LOA note to intermediaries - submission regarding section 14 transfers
Following the LOA's submission on the proposed amendments to the Pension Fund Amendment Bill to the Portfolio Committee on Finance last week Thursday, some intermediaries expressed unhappiness with our proposal that trail fees should not be permitted on section 14 transfers.
While it was certainly not our aim to create the impression that all transfers will be commission driven, the LOA remains concerned that clients could be prejudiced where transfers from one retirement annuity (RA) fund to another are motivated by additional fees that did not apply to the transferring fund and that are deductible from the accumulated retirement savings of the clients.
Click here to download a pdf file 137 kb to read the LOA's submission, which we believe puts our concerns in greater context than came across in summarised reports.
At the time of our submission, National Treasury commented that the LOA submission had overstated the risk that trail fees present to RA fund members. After due consideration, however, National Treasury this week agreed that there is such a risk.
National Treasury therefore agreed with the LOA's suggested change (i.e. no trail fee if transfer is from an underwritten fund) when they presented their proposed amendments to the Portfolio Committee on Finance on Wednesday.
In presenting to the Portfolio Committee on Finance, Jonathan Dixon said:
* National Treasury had thought that the LOA submission overstated the risk posed by trail fees, but that it is now recognized that there is such a risk.
* National Treasury believes that this risk will no longer be an issue in a few years time because of Treasury's plans to level the playing fields.

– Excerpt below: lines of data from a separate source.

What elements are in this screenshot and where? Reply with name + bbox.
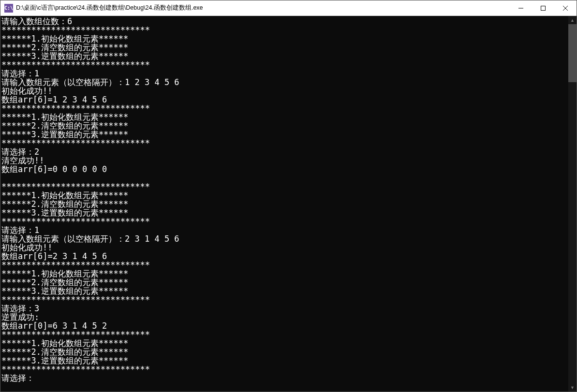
- scroll-down-icon[interactable]: ▼: [568, 383, 577, 392]
- window-controls: [510, 0, 577, 15]
- console-area: 请输入数组位数：6 ******************************…: [0, 16, 577, 392]
- close-button[interactable]: [554, 0, 577, 15]
- maximize-button[interactable]: [532, 0, 554, 15]
- console-output[interactable]: 请输入数组位数：6 ******************************…: [0, 16, 568, 392]
- svg-rect-1: [541, 6, 546, 10]
- minimize-button[interactable]: [510, 0, 532, 15]
- window-titlebar: C:\ D:\桌面\c语言\practice\24.函数创建数组\Debug\2…: [0, 0, 577, 16]
- app-icon: C:\: [4, 4, 13, 13]
- vertical-scrollbar[interactable]: ▲ ▼: [568, 16, 577, 392]
- scroll-up-icon[interactable]: ▲: [568, 16, 577, 24]
- window-title: D:\桌面\c语言\practice\24.函数创建数组\Debug\24.函数…: [16, 4, 510, 12]
- scrollbar-thumb[interactable]: [568, 24, 577, 82]
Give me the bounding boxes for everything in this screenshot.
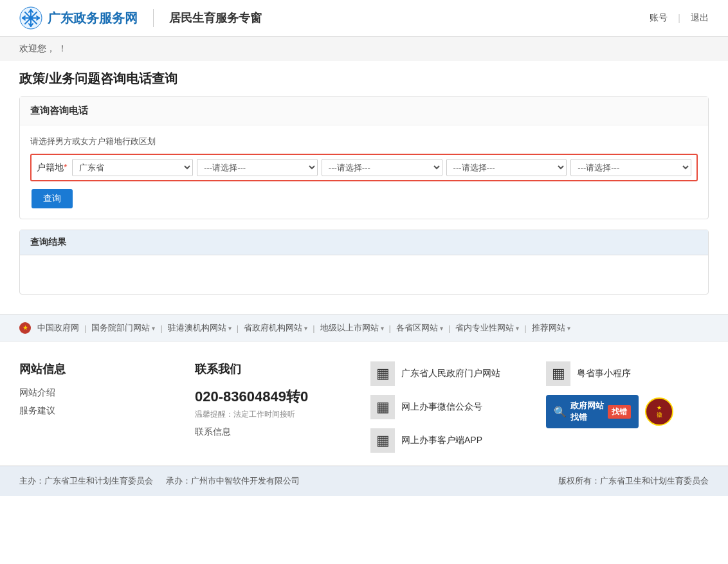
welcome-suffix: ！ [58, 43, 67, 53]
qr-yueshengshi-label: 粤省事小程序 [577, 368, 631, 379]
search-icon: 🔍 [554, 406, 567, 418]
qr-items-col4: ▦ 粤省事小程序 [546, 361, 709, 386]
header-logo: 广东政务服务网 [19, 6, 138, 30]
query-card-body: 请选择男方或女方户籍地行政区划 户籍地* 广东省 ---请选择--- ---请选… [20, 125, 708, 219]
household-label-text: 户籍地 [37, 162, 64, 172]
footer-nav-recommend[interactable]: 推荐网站 ▾ [532, 322, 570, 334]
footer-col-badges: ▦ 粤省事小程序 🔍 政府网站 找错 找错 ★徽 [546, 361, 709, 453]
village-select[interactable]: ---请选择--- [570, 159, 691, 176]
qr-gov-label: 广东省人民政府门户网站 [401, 368, 500, 379]
logout-link[interactable]: 退出 [691, 12, 709, 24]
chevron-down-icon: ▾ [228, 325, 232, 332]
qr-item-wechat: ▦ 网上办事微信公众号 [370, 395, 533, 419]
qr-items: ▦ 广东省人民政府门户网站 ▦ 网上办事微信公众号 ▦ 网上办事客户端APP [370, 361, 533, 453]
footer-nav-ministry[interactable]: 国务院部门网站 ▾ [91, 322, 155, 334]
welcome-text: 欢迎您， [19, 43, 55, 53]
contact-info-link[interactable]: 联系信息 [195, 426, 231, 437]
seal-icon: ★徽 [657, 405, 662, 419]
footer-nav: ★ 中国政府网 | 国务院部门网站 ▾ | 驻港澳机构网站 ▾ | 省政府机构网… [0, 314, 728, 341]
qr-gov-icon: ▦ [370, 361, 395, 386]
header-divider [153, 9, 154, 27]
copyright-label: 版权所有：广东省卫生和计划生育委员会 [558, 475, 709, 487]
contact-phone: 020-83604849转0 [195, 387, 358, 406]
chevron-down-icon: ▾ [304, 325, 307, 332]
result-card-body [20, 255, 708, 294]
bottom-footer-left: 主办：广东省卫生和计划生育委员会 承办：广州市中智软件开发有限公司 [19, 475, 300, 487]
header-right: 账号 | 退出 [650, 12, 709, 24]
footer-nav-special[interactable]: 省内专业性网站 ▾ [455, 322, 519, 334]
footer-nav-gov[interactable]: 中国政府网 [37, 322, 79, 334]
red-badge: 找错 [608, 405, 631, 419]
gov-feedback-label: 政府网站 找错 [570, 400, 604, 423]
household-field-row: 户籍地* 广东省 ---请选择--- ---请选择--- ---请选择--- [30, 154, 698, 181]
chevron-down-icon: ▾ [152, 325, 155, 332]
household-label: 户籍地* [37, 162, 67, 174]
account-link[interactable]: 账号 [650, 12, 668, 24]
qr-app-label: 网上办事客户端APP [401, 435, 482, 446]
footer-nav-city[interactable]: 地级以上市网站 ▾ [320, 322, 384, 334]
street-select[interactable]: ---请选择--- [446, 159, 567, 176]
query-button[interactable]: 查询 [32, 189, 73, 208]
chevron-down-icon: ▾ [440, 325, 443, 332]
result-card: 查询结果 [19, 230, 709, 295]
gov-icon: ★ [19, 322, 31, 334]
footer-info: 网站信息 网站介绍 服务建议 联系我们 020-83604849转0 温馨提醒：… [0, 341, 728, 466]
site-header: 广东政务服务网 居民生育服务专窗 账号 | 退出 [0, 0, 728, 37]
qr-wechat-icon: ▦ [370, 395, 395, 419]
field-hint: 请选择男方或女方户籍地行政区划 [30, 136, 698, 147]
footer-col1-title: 网站信息 [19, 361, 182, 377]
footer-col-contact: 联系我们 020-83604849转0 温馨提醒：法定工作时间接听 联系信息 [195, 361, 358, 453]
gov-feedback-badge[interactable]: 🔍 政府网站 找错 找错 [546, 395, 639, 428]
footer-link-intro[interactable]: 网站介绍 [19, 387, 182, 399]
header-sep: | [678, 13, 680, 23]
footer-col-website-info: 网站信息 网站介绍 服务建议 [19, 361, 182, 453]
contact-hint: 温馨提醒：法定工作时间接听 [195, 409, 358, 420]
qr-yueshengshi-icon: ▦ [546, 361, 570, 386]
chevron-down-icon: ▾ [567, 325, 570, 332]
qr-item-gov: ▦ 广东省人民政府门户网站 [370, 361, 533, 386]
footer-nav-regions[interactable]: 各省区网站 ▾ [396, 322, 443, 334]
field-selects: 广东省 ---请选择--- ---请选择--- ---请选择--- ---请选择… [72, 159, 691, 176]
bottom-footer: 主办：广东省卫生和计划生育委员会 承办：广州市中智软件开发有限公司 版权所有：广… [0, 466, 728, 496]
province-select[interactable]: 广东省 [72, 159, 193, 176]
qr-app-icon: ▦ [370, 428, 395, 453]
page-title: 政策/业务问题咨询电话查询 [0, 61, 728, 96]
footer-col-qr: ▦ 广东省人民政府门户网站 ▦ 网上办事微信公众号 ▦ 网上办事客户端APP [370, 361, 533, 453]
query-card: 查询咨询电话 请选择男方或女方户籍地行政区划 户籍地* 广东省 ---请选择--… [19, 96, 709, 219]
undertaker-label: 承办：广州市中智软件开发有限公司 [166, 475, 300, 487]
required-mark: * [64, 162, 67, 172]
district-select[interactable]: ---请选择--- [322, 159, 442, 176]
city-select[interactable]: ---请选择--- [197, 159, 318, 176]
chevron-down-icon: ▾ [381, 325, 384, 332]
footer-nav-hk[interactable]: 驻港澳机构网站 ▾ [168, 322, 232, 334]
main-content: 查询咨询电话 请选择男方或女方户籍地行政区划 户籍地* 广东省 ---请选择--… [0, 96, 728, 314]
chevron-down-icon: ▾ [516, 325, 519, 332]
header-left: 广东政务服务网 居民生育服务专窗 [19, 6, 262, 30]
qr-item-app: ▦ 网上办事客户端APP [370, 428, 533, 453]
qr-wechat-label: 网上办事微信公众号 [401, 401, 482, 413]
footer-col2-title: 联系我们 [195, 361, 358, 377]
result-card-header: 查询结果 [20, 230, 708, 255]
badge-row: 🔍 政府网站 找错 找错 ★徽 [546, 395, 709, 428]
welcome-bar: 欢迎您， ！ [0, 37, 728, 61]
query-card-header: 查询咨询电话 [20, 97, 708, 125]
header-subtitle-label: 居民生育服务专窗 [169, 10, 262, 26]
sponsor-label: 主办：广东省卫生和计划生育委员会 [19, 475, 153, 487]
footer-link-feedback[interactable]: 服务建议 [19, 405, 182, 417]
footer-nav-province[interactable]: 省政府机构网站 ▾ [244, 322, 307, 334]
site-name-label: 广东政务服务网 [48, 10, 138, 27]
qr-item-yueshengshi: ▦ 粤省事小程序 [546, 361, 709, 386]
snowflake-icon [19, 6, 42, 30]
seal-badge: ★徽 [645, 397, 673, 426]
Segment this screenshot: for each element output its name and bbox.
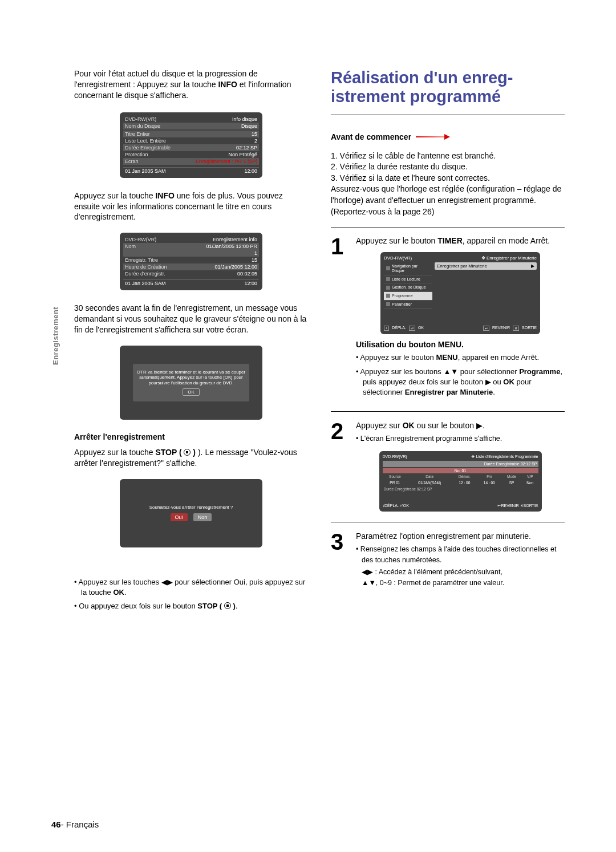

* While the FAIS Act provides a legislative framework, it is still fairly new and there are some gaps in enforcement (to be addressed in the FAIS Amendment Bill hopefully to come before the committee later in the year).
* Treasury therefore believes that there is merit in removing the risk, while not interfering with the principle that advisers be remunerated for advice. Since the proposed amendments do not prevent this as payment can be made directly by the client to the adviser for "fee based advice", this is considered the preferred method as it is completely transparent.